Rien de mieux qu'un auteur de comics anglais pour explorer les mystères les plus barrés de l'Histoire humaine. Entre le Sandman de Gaiman, Les Invisibles de Morrison et La Ligue des Gentlemen extraordinaires de Moore, vous n'avez que l'embarras du choix pour vous trouver un guide de l'ésotérisme fictionnel calibré à votre goût. Rajoutez à cela le Planetary d'Ellis et vous pouvez chevaucher avec les quatre Cavaliers de la pop-calypse.
Ce jeu de mots foireux fait office de mise en garde: si vous n'êtes pas déjà un explorateur de la littérature de genre, si le mot "pulp" est pour vous synonyme de romans de gare bons à jeter, si le cinéma de série B vous fait lever les yeux au ciel de dépit, et si les super-héros vous semblent indissociables des castagnes épiques, alors passez votre chemin. Car Planetary - et par conséquent ma critique - n'ont absolument rien à vous apporter.
Bien, maintenant que nous sommes entre personnes de mauvais goût, que dire de cette série de 27 épisodes réunis en deux volumes chez Urban Comics ? Le topo de départ est aussi simple que rempli de promesses: quatre archéologues d'un genre nouveau, chacun doté de capacités spéciales, vont explorer le monde à la recherche de l'histoire secrète du XXè siècle. Vous n'avez guère besoin d'en savoir plus.
Les premiers épisodes vont proposer une trame un peu déconcertante. Des histoires courtes, à-priori indépendantes, sous forme d'enquêtes paranormales. A chaque fois, l'amateur éclairé reconnaitra l'ombre d'un personnage de roman, un thème récurrent des comics, un monstre de cinéma, une idée connue de la science-fiction. Les références oscilleront entre l'évidence et le mème de geek, sans jamais être totalement obscures.
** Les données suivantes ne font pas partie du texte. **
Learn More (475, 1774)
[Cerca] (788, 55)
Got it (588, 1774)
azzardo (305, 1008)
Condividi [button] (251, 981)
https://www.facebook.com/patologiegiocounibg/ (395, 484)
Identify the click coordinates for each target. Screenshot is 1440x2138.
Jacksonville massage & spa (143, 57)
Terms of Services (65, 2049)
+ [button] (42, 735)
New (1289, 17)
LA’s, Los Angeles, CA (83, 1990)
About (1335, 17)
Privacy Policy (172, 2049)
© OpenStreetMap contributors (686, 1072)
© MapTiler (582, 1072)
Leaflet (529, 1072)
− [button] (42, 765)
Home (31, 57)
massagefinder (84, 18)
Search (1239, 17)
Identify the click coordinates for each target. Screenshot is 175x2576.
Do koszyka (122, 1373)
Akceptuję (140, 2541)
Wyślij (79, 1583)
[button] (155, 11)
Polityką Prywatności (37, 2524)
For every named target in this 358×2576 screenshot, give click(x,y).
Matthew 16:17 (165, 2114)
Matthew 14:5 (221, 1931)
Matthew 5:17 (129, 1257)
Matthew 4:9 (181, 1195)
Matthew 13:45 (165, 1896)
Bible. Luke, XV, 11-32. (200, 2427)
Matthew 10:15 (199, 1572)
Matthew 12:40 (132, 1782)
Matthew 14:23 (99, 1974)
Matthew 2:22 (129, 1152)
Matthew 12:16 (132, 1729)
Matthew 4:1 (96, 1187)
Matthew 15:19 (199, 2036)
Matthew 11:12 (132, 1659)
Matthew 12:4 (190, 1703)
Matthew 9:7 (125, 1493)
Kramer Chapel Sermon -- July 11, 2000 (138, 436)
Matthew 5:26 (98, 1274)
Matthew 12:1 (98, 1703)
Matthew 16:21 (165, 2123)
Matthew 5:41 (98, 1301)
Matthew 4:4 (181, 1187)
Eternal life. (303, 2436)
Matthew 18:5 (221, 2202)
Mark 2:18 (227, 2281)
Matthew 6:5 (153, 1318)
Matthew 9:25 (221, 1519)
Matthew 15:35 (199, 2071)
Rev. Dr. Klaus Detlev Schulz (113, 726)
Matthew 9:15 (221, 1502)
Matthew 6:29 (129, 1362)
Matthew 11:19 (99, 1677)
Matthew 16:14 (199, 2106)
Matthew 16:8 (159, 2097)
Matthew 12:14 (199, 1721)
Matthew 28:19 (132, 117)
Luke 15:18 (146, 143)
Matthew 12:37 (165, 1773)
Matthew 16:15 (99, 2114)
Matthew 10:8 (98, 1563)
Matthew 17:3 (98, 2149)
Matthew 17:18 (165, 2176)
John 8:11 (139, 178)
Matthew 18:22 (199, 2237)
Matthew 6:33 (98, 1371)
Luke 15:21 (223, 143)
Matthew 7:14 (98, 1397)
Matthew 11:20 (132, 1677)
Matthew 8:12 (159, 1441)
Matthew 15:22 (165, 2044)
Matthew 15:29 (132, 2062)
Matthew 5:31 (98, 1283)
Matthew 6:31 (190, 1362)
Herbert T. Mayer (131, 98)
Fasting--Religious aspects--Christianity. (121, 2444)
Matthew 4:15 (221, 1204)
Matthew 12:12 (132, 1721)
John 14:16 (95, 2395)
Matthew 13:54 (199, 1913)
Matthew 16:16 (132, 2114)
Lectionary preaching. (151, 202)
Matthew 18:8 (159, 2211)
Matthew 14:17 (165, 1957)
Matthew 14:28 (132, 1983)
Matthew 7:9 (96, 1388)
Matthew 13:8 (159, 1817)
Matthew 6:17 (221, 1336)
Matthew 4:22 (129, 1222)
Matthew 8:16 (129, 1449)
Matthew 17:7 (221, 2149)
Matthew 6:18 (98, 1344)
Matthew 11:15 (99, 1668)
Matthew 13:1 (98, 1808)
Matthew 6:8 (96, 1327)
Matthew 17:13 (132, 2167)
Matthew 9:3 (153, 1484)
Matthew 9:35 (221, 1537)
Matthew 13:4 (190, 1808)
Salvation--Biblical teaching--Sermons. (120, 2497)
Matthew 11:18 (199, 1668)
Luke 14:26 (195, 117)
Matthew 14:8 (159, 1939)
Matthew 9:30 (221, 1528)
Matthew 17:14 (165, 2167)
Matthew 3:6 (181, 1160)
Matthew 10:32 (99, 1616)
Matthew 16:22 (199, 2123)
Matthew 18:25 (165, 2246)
Si les briques sont connues, la construction, elle, innove largement. Le moindre stéréotype est modifié, renversé, détourné, pour offrir une réflexion inattendue sur la production fictionnelle du siècle dernier. Le ton est sérieux ou cynique, les personnages un peu fêlés, les dialogues ciselés, le scénario labyrinthique.
Perdu pendant presque la moitié de l'aventure, je trouvais le comics assez superficiel, enchainant les idées de dingue sans jamais creuser vraiment quoi que ce soit. De l’esbroufe, palpitante, certes, mais de l'esbroufe quand même. Et puis les pièces du puzzle ont commencé à s'assembler, le rythme s'est ralenti, et j'ai compris qu'Ellis, après tout, avait sans doute bel et bien tout planifié depuis le début, le salaud. Un travail d'une élégante précision mais qui demande pas mal de patience de la part du lecteur.
Le voyage fut grandiose, porté par un dessin souvent renversant, parfois entaché par des visages étrangement maladroits et fluctuants. La fin, quant à elle, convoque l'ensemble des éléments scénaristiques et fait sens. Pour être franc, on est encore un bon cran en-dessous de ce qu'un authentique génie comme Alan Moore (qui signe la préface) est capable de proposer. L'ambition est finalement moindre que ce que laissait présager le projet global. On sent comme un épuisement, peut-être dû à l'édition complexe de Planetary, étendue sur environ dix années, tout de même.
Votre approche de la narration ne sera pas bouleversée mais enrichie, comme régénérée par un hommage jouissif qui cherche à vous emporter plus loin, à travers des chemins de traverse et des sentiers quantiques qui hantent tous nos délires.